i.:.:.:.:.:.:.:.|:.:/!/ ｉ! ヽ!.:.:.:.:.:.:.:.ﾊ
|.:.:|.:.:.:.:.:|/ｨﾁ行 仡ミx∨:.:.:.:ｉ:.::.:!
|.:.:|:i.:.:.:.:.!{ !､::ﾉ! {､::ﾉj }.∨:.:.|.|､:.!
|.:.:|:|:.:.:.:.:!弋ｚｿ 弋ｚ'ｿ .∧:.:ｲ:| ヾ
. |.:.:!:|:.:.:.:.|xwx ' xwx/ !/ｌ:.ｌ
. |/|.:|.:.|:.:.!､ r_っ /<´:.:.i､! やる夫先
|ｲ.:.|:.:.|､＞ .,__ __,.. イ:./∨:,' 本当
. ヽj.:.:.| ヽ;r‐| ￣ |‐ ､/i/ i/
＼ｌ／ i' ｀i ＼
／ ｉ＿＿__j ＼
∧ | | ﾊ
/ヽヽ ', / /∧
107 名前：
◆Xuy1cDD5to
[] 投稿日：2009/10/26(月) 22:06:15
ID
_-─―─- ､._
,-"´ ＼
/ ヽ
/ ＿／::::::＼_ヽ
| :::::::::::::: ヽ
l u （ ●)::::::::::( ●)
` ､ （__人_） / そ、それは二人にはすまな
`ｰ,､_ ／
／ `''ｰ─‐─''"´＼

■ ■ ■ ■

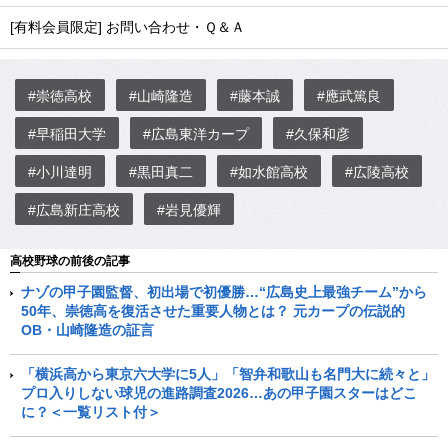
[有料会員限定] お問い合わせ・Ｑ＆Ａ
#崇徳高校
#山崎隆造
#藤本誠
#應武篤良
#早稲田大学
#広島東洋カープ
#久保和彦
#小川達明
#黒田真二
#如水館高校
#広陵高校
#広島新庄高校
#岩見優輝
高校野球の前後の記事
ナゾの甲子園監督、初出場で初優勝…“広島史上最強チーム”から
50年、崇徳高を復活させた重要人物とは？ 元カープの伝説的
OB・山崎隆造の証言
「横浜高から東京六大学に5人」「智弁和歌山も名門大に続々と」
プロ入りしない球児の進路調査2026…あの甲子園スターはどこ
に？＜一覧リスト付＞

■ ■ ■ ■

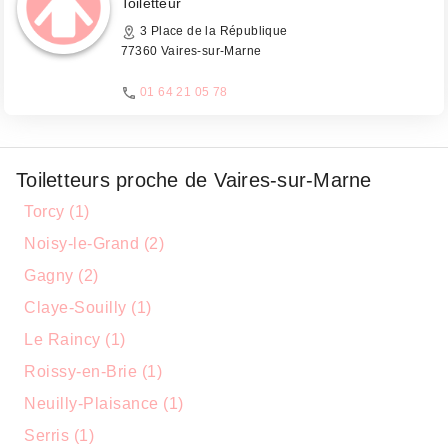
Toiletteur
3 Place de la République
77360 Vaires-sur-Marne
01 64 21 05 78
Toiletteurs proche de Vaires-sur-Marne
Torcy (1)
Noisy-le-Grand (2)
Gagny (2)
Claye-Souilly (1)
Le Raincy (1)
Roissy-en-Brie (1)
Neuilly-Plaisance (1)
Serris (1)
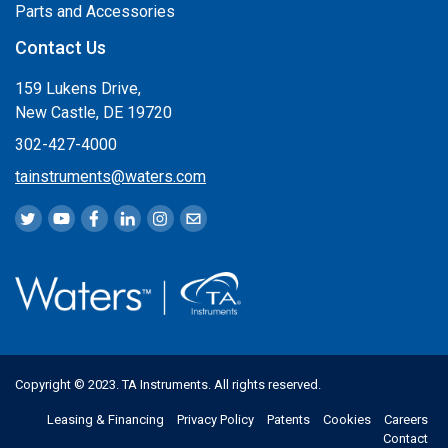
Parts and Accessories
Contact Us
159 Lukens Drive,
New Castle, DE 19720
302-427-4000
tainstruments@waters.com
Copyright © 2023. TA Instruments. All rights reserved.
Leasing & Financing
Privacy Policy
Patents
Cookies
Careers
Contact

■ ■ ■ ■

**Assignment:**
All lines of the data that hold "Marne" need to be copied.

**Response to the task:**
77360 Vaires-sur-Marne
Toiletteurs proche de Vaires-sur-Marne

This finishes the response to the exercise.